Kraken’s U.S. futures education pages describe futures as contracts tied to an asset price and outline product-specific fees, including a flat per-contract all-in rate for certain perpetual futures. Its liquidation page also warns that futures and spot margin trading involve substantial risk and may lead to losses beyond the initial amount posted.
That creates an important comparison for crypto traders. A regulated futures venue can provide clearer fee disclosure, listed contract terms and a more formal market structure than an offshore perpetual-swap interface. But regulation does not turn leverage into a low-risk product. The trader still has to understand margin, liquidation, position limits, settlement rules and whether the contract tracks spot closely in stressed markets.

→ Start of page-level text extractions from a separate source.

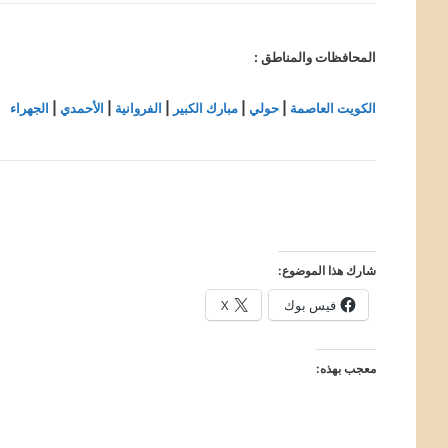
المحافظات والمناطق :
الكويت العاصمة
|
حولي
|
مبارك الكبير
|
الفروانية
|
الأحمدي
|
الجهراء
شارك هذا الموضوع:
فيس بوك
X
معجب بهذه:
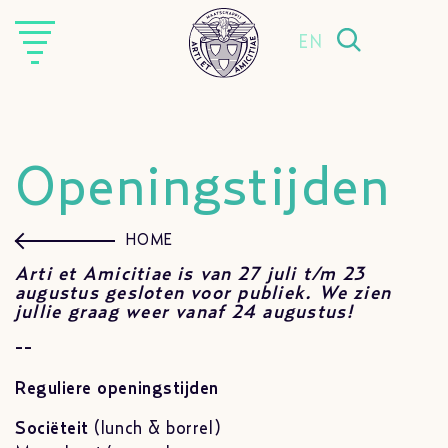
EN
Openingstijden
HOME
Arti et Amicitiae is van 27 juli t/m 23
augustus gesloten voor publiek.
We zien
jullie graag weer vanaf 24 augustus!
--
Reguliere openingstijden
Sociëteit
(lunch & borrel)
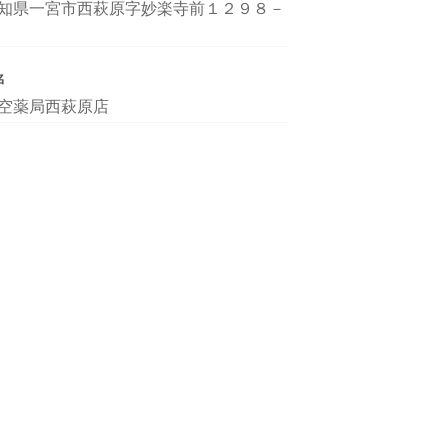
知県一宮市西萩原字妙楽寺前１２９８－
名
空薬局西萩原店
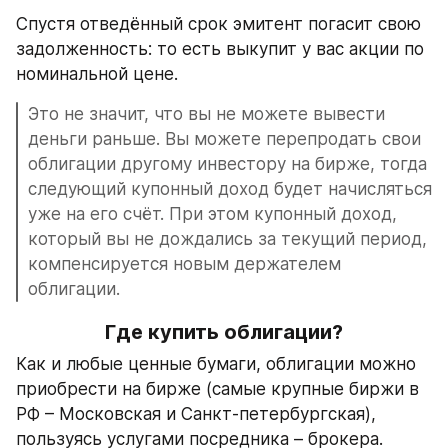
Спустя отведённый срок эмитент погасит свою 
задолженность: то есть выкупит у вас акции по 
номинальной цене.
Это не значит, что вы не можете вывести 
деньги раньше. Вы можете перепродать свои 
облигации другому инвестору на бирже, тогда 
следующий купонный доход будет начисляться 
уже на его счёт. При этом купонный доход, 
который вы не дождались за текущий период, 
компенсируется новым держателем 
облигации.
Где купить облигации?
Как и любые ценные бумаги, облигации можно 
приобрести на бирже (самые крупные биржи в 
РФ – Московская и Санкт-петербургская), 
пользуясь услугами посредника – брокера. 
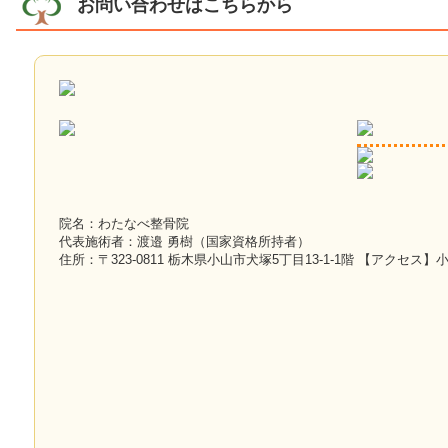
お問い合わせはこちらから
院名：わたなべ整骨院
代表施術者：渡邉 勇樹（国家資格所持者）
住所：〒323-0811 栃木県小山市犬塚5丁目13-1-1階 【アクセス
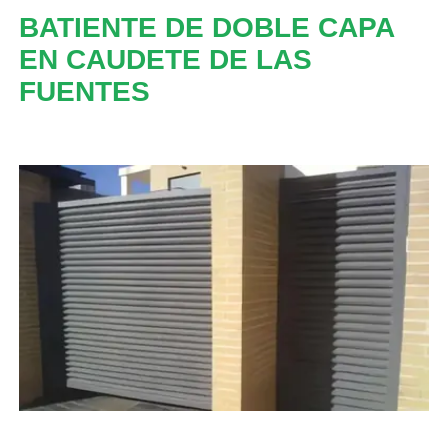
BATIENTE DE DOBLE CAPA
EN CAUDETE DE LAS
FUENTES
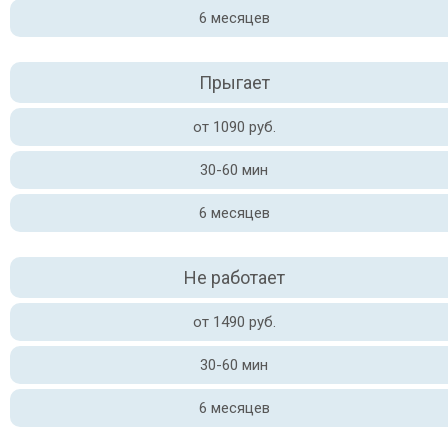
6 месяцев
Прыгает
от 1090 руб.
30-60 мин
6 месяцев
Не работает
от 1490 руб.
30-60 мин
6 месяцев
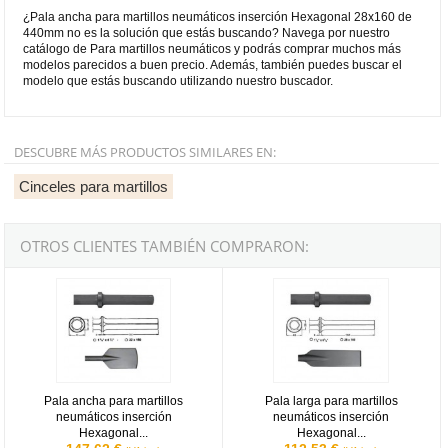
¿Pala ancha para martillos neumáticos inserción Hexagonal 28x160 de
440mm no es la solución que estás buscando? Navega por nuestro
catálogo de Para martillos neumáticos y podrás comprar muchos más
modelos parecidos a buen precio. Además, también puedes buscar el
modelo que estás buscando utilizando nuestro buscador.
DESCUBRE MÁS PRODUCTOS SIMILARES EN:
Cinceles para martillos
OTROS CLIENTES TAMBIÉN COMPRARON:
Pala ancha para martillos neumáticos inserción Hexagonal 32x16
Pala larga para martillos neumát
Pala ancha para martillos
Pala larga para martillos
neumáticos inserción
neumáticos inserción
Hexagonal...
Hexagonal...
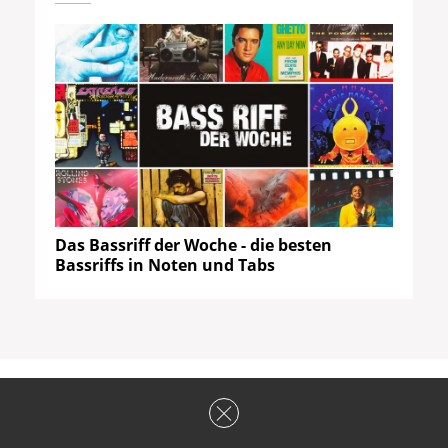
Das Bassriff der Woche - die besten
Bassriffs in Noten und Tabs
HOT
or Not
?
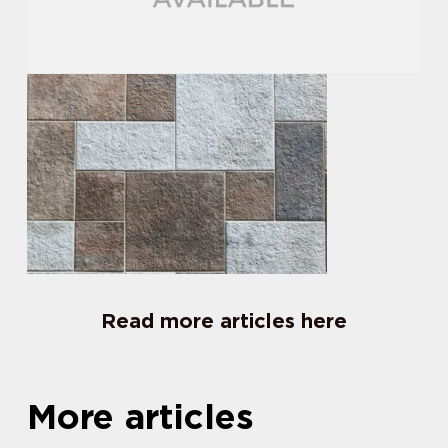
Read more articles here
More articles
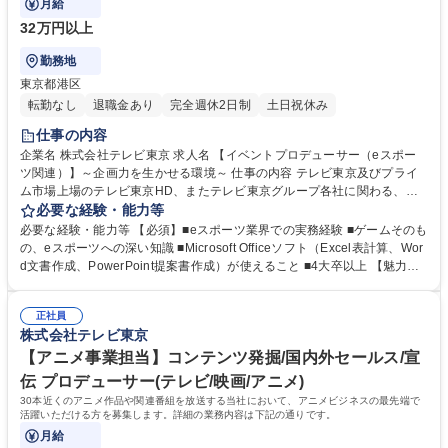
月給
32万円以上
勤務地
東京都港区
転勤なし
退職金あり
完全週休2日制
土日祝休み
仕事の内容
企業名 株式会社テレビ東京 求人名 【イベントプロデューサー（eスポー
ツ関連）】～企画力を生かせる環境～ 仕事の内容 テレビ東京及びプライ
ム市場上場のテレビ東京HD、またテレビ東京グループ各社に関わる、イ
ベント事業（主にeスポーツ関連イベント）などのプロデュース全般を担
必要な経験・能力等
当して頂きます。 【詳細】■eスポーツイベントのプロデューサー及びデ
必要な経験・能力等 【必須】■eスポーツ業界での実務経験 ■ゲームそのも
ィレクター業務■オフライン大会及び配信イベントの企画、設計、運営■プ
の、eスポーツへの深い知識 ■Microsoft Officeソフト（Excel表計算、Wor
ロジェクトマネジメント■企画書・提案書・報告書などの書類作成業務■社
d文書作成、PowerPoint提案書作成）が使えること ■4大卒以上 【魅力】■
内の各部門・各種一般企業との折衝・交渉業務■予算作成、管理■入金、支
入社後すぐに大きなイベントのプロデュース業務が経験できる■eスポーツ
払いなどの伝票処理■経費精算、など 募集職種 【イベントプロデューサー
以外のイベントも挑戦可能■関連するテレビ番組のプロデュースも経験可
（eスポーツ関連）】～企画力を生かせる環境～
正社員
能 【求める人物】■コミュニケーション能力の高い方■チームワークを大
株式会社テレビ東京
切にできる方■チームのメンバーに的確な指示ができる方■他社、取引先と
ともに円滑にプロジェクトを進められる方 学歴・資格 学歴：大学院 大学
【アニメ事業担当】コンテンツ発掘/国内外セールス/宣
語学力： 資格：
伝 プロデューサー(テレビ/映画/アニメ)
30本近くのアニメ作品や関連番組を放送する当社において、アニメビジネスの最先端で
活躍いただける方を募集します。詳細の業務内容は下記の通りです。
月給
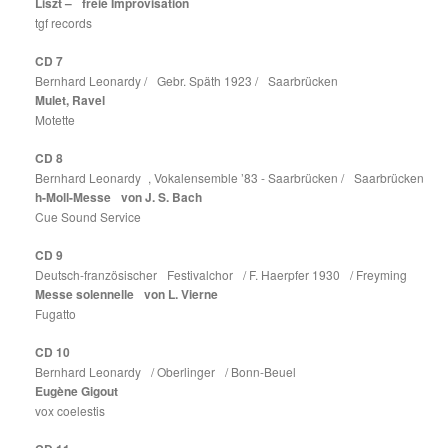
Liszt – freie Improvisation
tgf records
CD 7
Bernhard Leonardy / Gebr. Späth 1923 / Saarbrücken
Mulet, Ravel
Motette
CD 8
Bernhard Leonardy , Vokalensemble ’83 - Saarbrücken / Saarbrücken
h-Moll-Messe von J. S. Bach
Cue Sound Service
CD 9
Deutsch-französischer Festivalchor / F. Haerpfer 1930 / Freyming
Messe solennelle von L. Vierne
Fugatto
CD 10
Bernhard Leonardy / Oberlinger / Bonn-Beuel
Eugène Gigout
vox coelestis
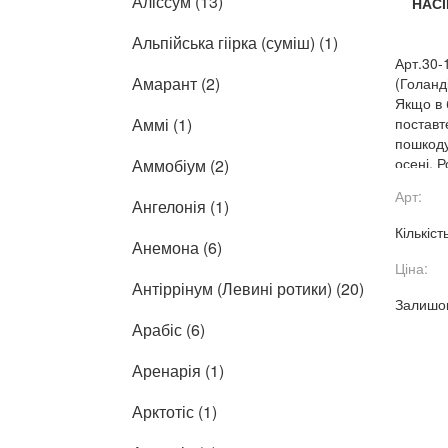
Аліссум (13)
НАСІ
Альпійська гіірка (суміш) (1)
Арт.30-
Амарант (2)
(Голанд
Якщо в 
Аммі (1)
поставте
пошкоду
осені. 
Аммобіум (2)
ними не
Арт:
Ангелонія (1)
Кількіст
Анемона (6)
Ціна:
Антіррінум (Левині ротики) (20)
Залишок
Арабіс (6)
Аренарія (1)
Арктотіс (1)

Before using a futures app, check the contract type first: dated future or perpetual future, cash-settled or physically settled, index source, tick value, contract multiplier, margin method and liquidation process. Then compare the actual cost: commission, exchange and clearing fees, spread, funding or financing mechanism, and the cost of closing during volatile periods.
The decision should come from use case. Hedgers may care most about reliable exposure and clearing. Active traders may care more about depth, latency and order controls. Beginners should avoid treating a regulated label as a substitute for position sizing and stop planning.
Sources: Kraken U.S. Futures 101; Kraken U.S. futures fees; Kraken U.S. futures liquidations.
Risk notice: Futures are leveraged products. You can lose more than expected, and liquidation rules may operate quickly during volatile markets. This article is not financial advice.